G. Pascal Zachary is a writer and researcher with expertise in migration, new forms of national and sub-national identities and the role of immigration in social and political change. He is the author of “The Diversity Advantage: Multicultural Identity in the New World Economy” (Westview, 2003). His current research includes studies of African diaspora groups in the U.S. and their role in their countries of origin. Zachary also has written and lectured widely on technology and economic development in sub-Saharan Africa and the role of technological elites in the emergence of the national-security state during and after World War II. His book “Endless Frontier,” a biography of Vannevar Bush, organizer of the Manhattan Project and architect of the U.S. military’s alliance with the scientific community, was called “the standard work” on the subject by The New Scientist. Zachary lives in Berkeley, Calif.

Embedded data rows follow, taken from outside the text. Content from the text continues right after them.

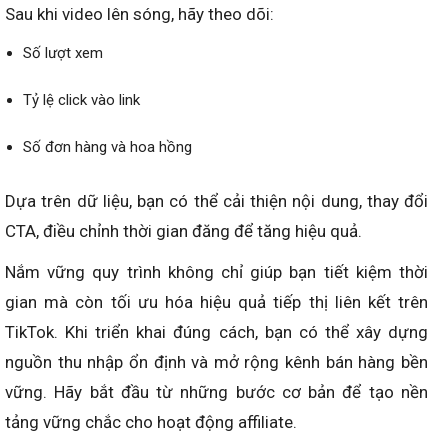
Sau khi video lên sóng, hãy theo dõi:
Số lượt xem
Tỷ lệ click vào link
Số đơn hàng và hoa hồng
Dựa trên dữ liệu, bạn có thể cải thiện nội dung, thay đổi
CTA, điều chỉnh thời gian đăng để tăng hiệu quả.
Nắm vững quy trình không chỉ giúp bạn tiết kiệm thời
gian mà còn tối ưu hóa hiệu quả tiếp thị liên kết trên
TikTok. Khi triển khai đúng cách, bạn có thể xây dựng
nguồn thu nhập ổn định và mở rộng kênh bán hàng bền
vững. Hãy bắt đầu từ những bước cơ bản để tạo nền
tảng vững chắc cho hoạt động affiliate.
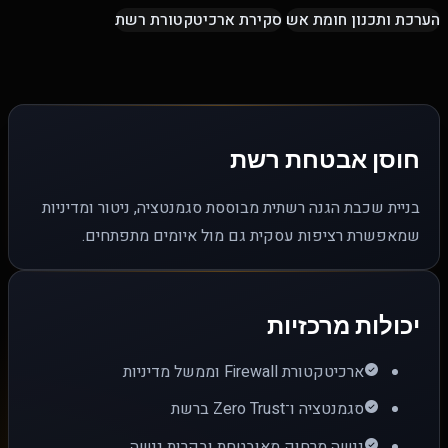
הערכת ותכנון חומת אש
סקירת ארכיטקטורת רשת
חוסן אבטחת רשת
בניית שכבת הגנה רשתית מבוססת סגמנטציה, ניטור ומדיניות
שמאפשרת רציפות עסקית גם מול איומים מתפתחים.
יכולות מרכזיות
ארכיטקטורת Firewall וממשל מדיניות
סגמנטציה ו־Zero Trust ברשת
גישה מרחוק מאובטחת ובקרות גישה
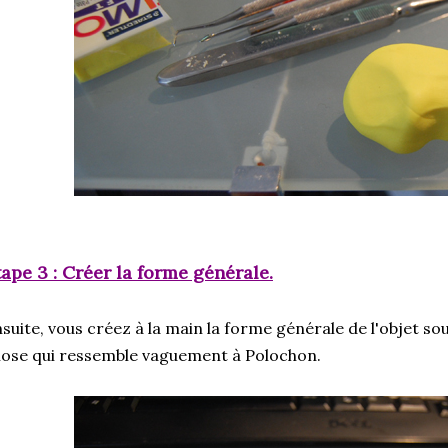
tape 3 : Créer la forme générale.
suite, vous créez à la main la forme générale de l'objet souha
ose qui ressemble vaguement à Polochon.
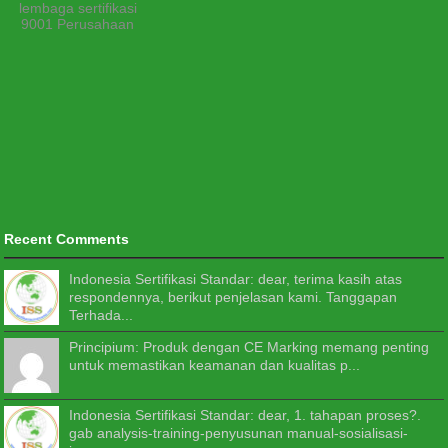
lembaga sertifikasi
9001 Perusahaan
Recent Comments
Indonesia Sertifikasi Standar: dear, terima kasih atas
respondennya, berikut penjelasan kami. Tanggapan
Terhada...
Principium: Produk dengan CE Marking memang penting
untuk memastikan keamanan dan kualitas p...
Indonesia Sertifikasi Standar: dear, 1. tahapan proses?.
gab analysis-training-penyusunan manual-sosialisasi-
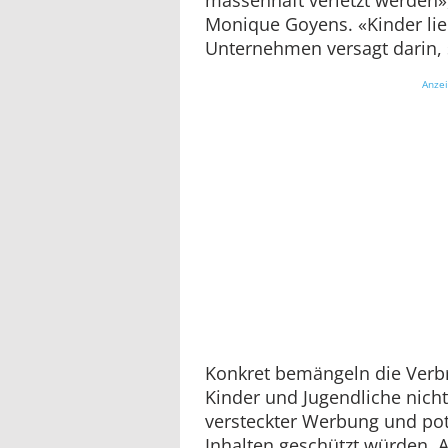
Monique Goyens. «Kinder li
Unternehmen versagt darin, 
Anze
Konkret bemängeln die Verb
Kinder und Jugendliche nich
versteckter Werbung und pot
Inhalten geschützt würden. 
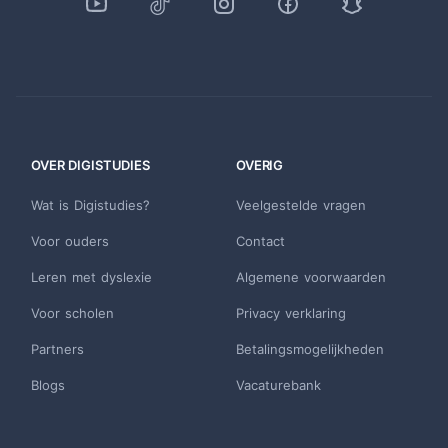
OVER DIGISTUDIES
OVERIG
Wat is Digistudies?
Veelgestelde vragen
Voor ouders
Contact
Leren met dyslexie
Algemene voorwaarden
Voor scholen
Privacy verklaring
Partners
Betalingsmogelijkheden
Blogs
Vacaturebank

Stephen Noerper, Ph.D.: Senior Associate

Dr. Stephen Noerper is a global affairs innovator, educator and executive. He is widely known as a dynamic leader and advocate on Asian initiatives -- from Tibet to Mongolia, China to North Korea. He served with New York University as an associate professor and this most recent academic year as senior fellow and director at the EastWest Institute. Dr. Noerper has been a corporate vice president, State Department analyst and foundation/NGO representative. He served in Hawaii with the Asia-Pacific Center for Security Studies and East West Center and earlier with the Nautilus Institute and Edward R. Murrow Center. Noerper is a frequent media contributor, the author of some 70 articles and publications, and recipient of several international awards.

Francis Pisani: Senior Associate

Francis Pisani is the Bay Area based technology correspondent for international newspapers El País (Spain), Le Monde (France) and Reforma (Mexico). He covers IT development in the Silicon Valley as well as the rest of the US. He has covered Mexico, Central America and the Caribbean for several European media companies between 1979 and 1996. Francis was a Nieman Fellow at Harvard in 1992. He has published several books related to his activities as a journalist.

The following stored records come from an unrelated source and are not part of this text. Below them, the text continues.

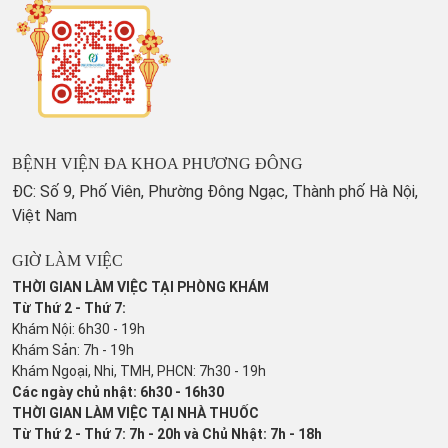
BỆNH VIỆN ĐA KHOA PHƯƠNG ĐÔNG
ĐC: Số 9, Phố Viên, Phường Đông Ngạc, Thành phố Hà Nội,
Việt Nam
GIỜ LÀM VIỆC
THỜI GIAN LÀM VIỆC TẠI PHÒNG KHÁM
Từ Thứ 2 - Thứ 7:
Khám Nội: 6h30 - 19h
Khám Sản: 7h - 19h
Khám Ngoại, Nhi, TMH, PHCN: 7h30 - 19h
Các ngày chủ nhật: 6h30 - 16h30
THỜI GIAN LÀM VIỆC TẠI NHÀ THUỐC
Từ Thứ 2 - Thứ 7: 7h - 20h và Chủ Nhật: 7h - 18h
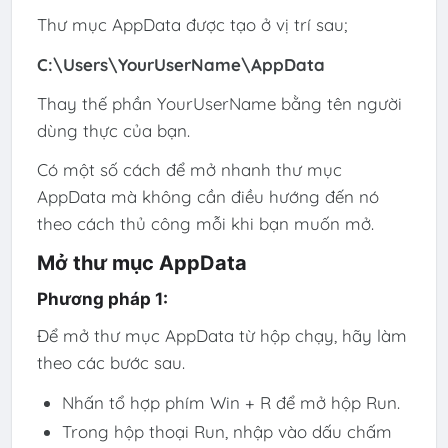
Thư mục AppData được tạo ở vị trí sau;
C:\Users\YourUserName\AppData
Thay thế phần YourUserName bằng tên người
dùng thực của bạn.
Có một số cách để mở nhanh thư mục
AppData mà không cần điều hướng đến nó
theo cách thủ công mỗi khi bạn muốn mở.
Mở thư mục AppData
Phương pháp 1:
Để mở thư mục AppData từ hộp chạy, hãy làm
theo các bước sau.
Nhấn tổ hợp phím Win + R để mở hộp Run.
Trong hộp thoại Run, nhập vào dấu chấm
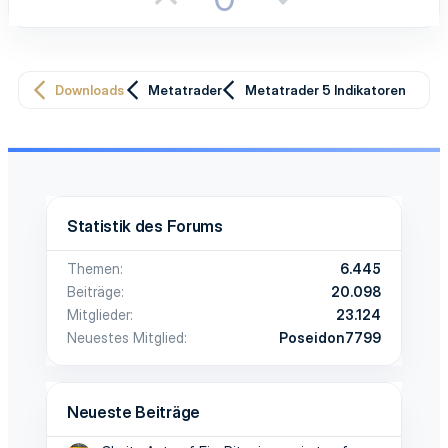
(
o
e
e
)
s
g
Downloads
Metatrader
Metatrader 5 Indikatoren
i
a
t
t
i
i
v
v
Statistik des Forums
e
e
Themen
6.445
S
S
Beiträge
20.098
t
t
Mitglieder
23.124
Neuestes Mitglied
Poseidon7799
i
i
m
m
Neueste Beiträge
m
m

Jim Williams, Ph.D.: Senior Associate

Nautilus Senior Associate Dr. Jim Williams is an energy specialist who in 1998, managed the Nautilus program that successfully constructed a wind electric system in a North Korean village. From 1995 to 1997, Jim was director of the Native American Renewable Energy Education Project (NAREEP), a technical assistance program for American Indian communities. Prior to receiving his PhD from U.C. Berkeley's Energy and Resources Group in 1994, Jim worked as a petroleum exploration field engineer, and also on the design of fuel cell-powered vehicles, the modeling of atmospheric pollutant transport, field studies of acid rain, and integrated circuit design and production.

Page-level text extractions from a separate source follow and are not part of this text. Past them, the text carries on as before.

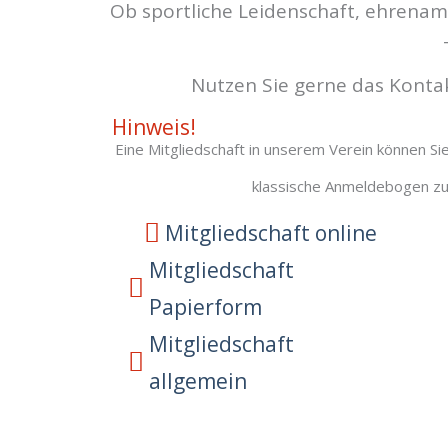
Ob sportliche Leidenschaft, ehrenam
Nutzen Sie gerne das Kontak
Hinweis!
Eine Mitgliedschaft in unserem Verein können Si
klassische Anmeldebogen zur
Mitgliedschaft online
Mitgliedschaft
Papierform
Mitgliedschaft
allgemein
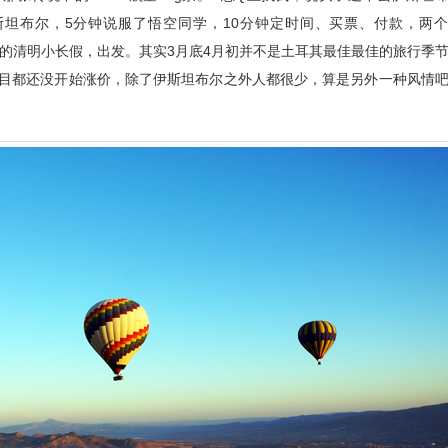
斯坦布尔，5分钟说服了悟空同学，10分钟定时间、买票、付款，两
4年的清明小长假，出发。其实3月底4月初并不是土耳其最佳最佳的旅行季
目都还没开始涨价，除了伊斯坦布尔之外人都很少，算是另外一种风情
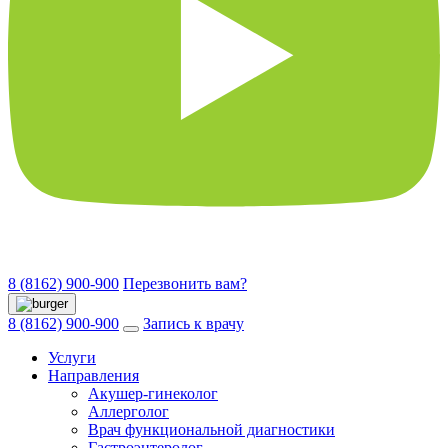
8 (8162) 900-900
Перезвонить вам?
8 (8162) 900-900
Запись к врачу
Услуги
Направления
Акушер-гинеколог
Аллерголог
Врач функциональной диагностики
Гастроэнтеролог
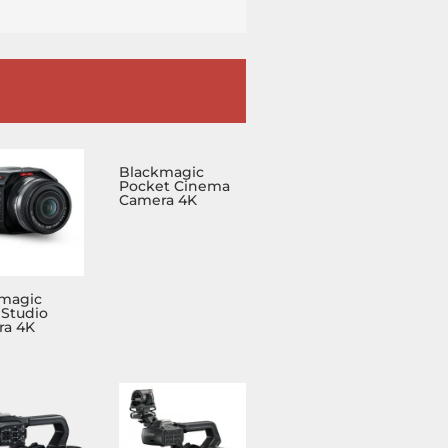
Blackmagic
Pocket Cinema
Camera 4K
magic
 Studio
a 4K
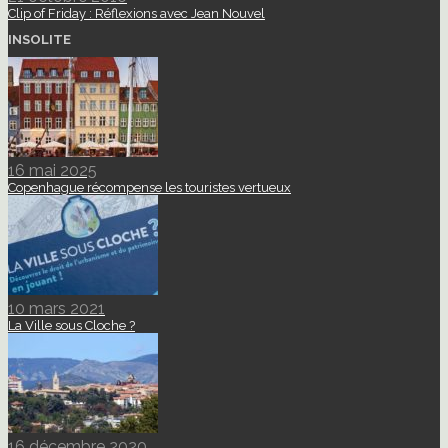
Clip of Friday : Réflexions avec Jean Nouvel
INSOLITE
16 mai 2025
Copenhague récompense les touristes vertueux
10 mars 2021
La Ville sous Cloche ?
16 décembre 2020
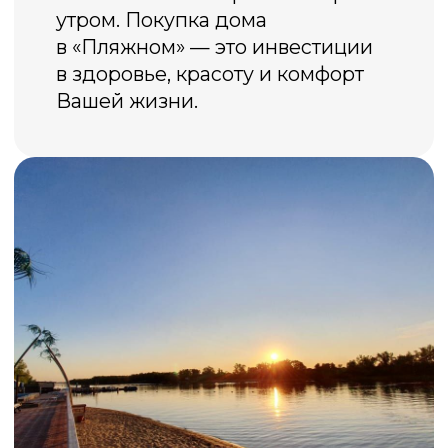
Записаться на просмотр
Больше, чем дом
у воды
Это пространство для жизни, отдыха
и свободы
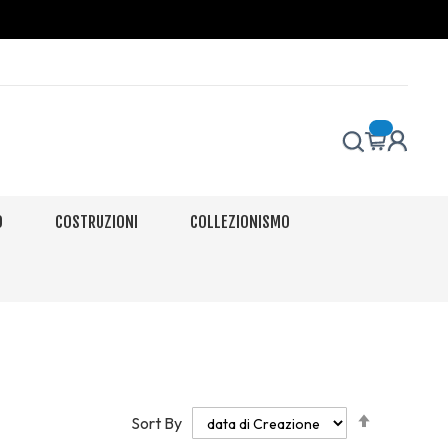
O
COSTRUZIONI
COLLEZIONISMO
Set
Sort By
Descendi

Zulfiqar Ahmad: Senior Associate

A native of Pakistan, Zulfiqar has a long history of political activism, beginning with his active involvement in the student movement against General Zia's military regime in 1981-82. He came to the U.S. as an undergraduate student at Hampshire College in Amherst, Massachusetts. His multi-disciplinary undergraduate thesis combined the study of literature, history and politics to understand the development of the modern world since the French Revolution. After working with a publisher in New York for a year, Zulfiqar joined the political science department of the University of Chicago as a doctoral candidate and completed his Master's degree in Comparative Politics in 1992. The primary focus of Zulfiqar's academic and professional career has been the history and politics of South Asia.

Lyuba Zarsky: Co-Founder; Senior Associate

As co-founder of the Institute, Lyuba's research and projects promote environmental sustainability and social justice within the marketplace. With a focus on trade, economic globalization, investment and human rights, her extensive research and publications complement active engagement with diverse international partners including academic, government and other NGO colleagues. Lyuba earned her undergraduate degree in Social Psychology from the University Without Walls Berkeley and a Masters in Economics from the New School of Social Research in New York.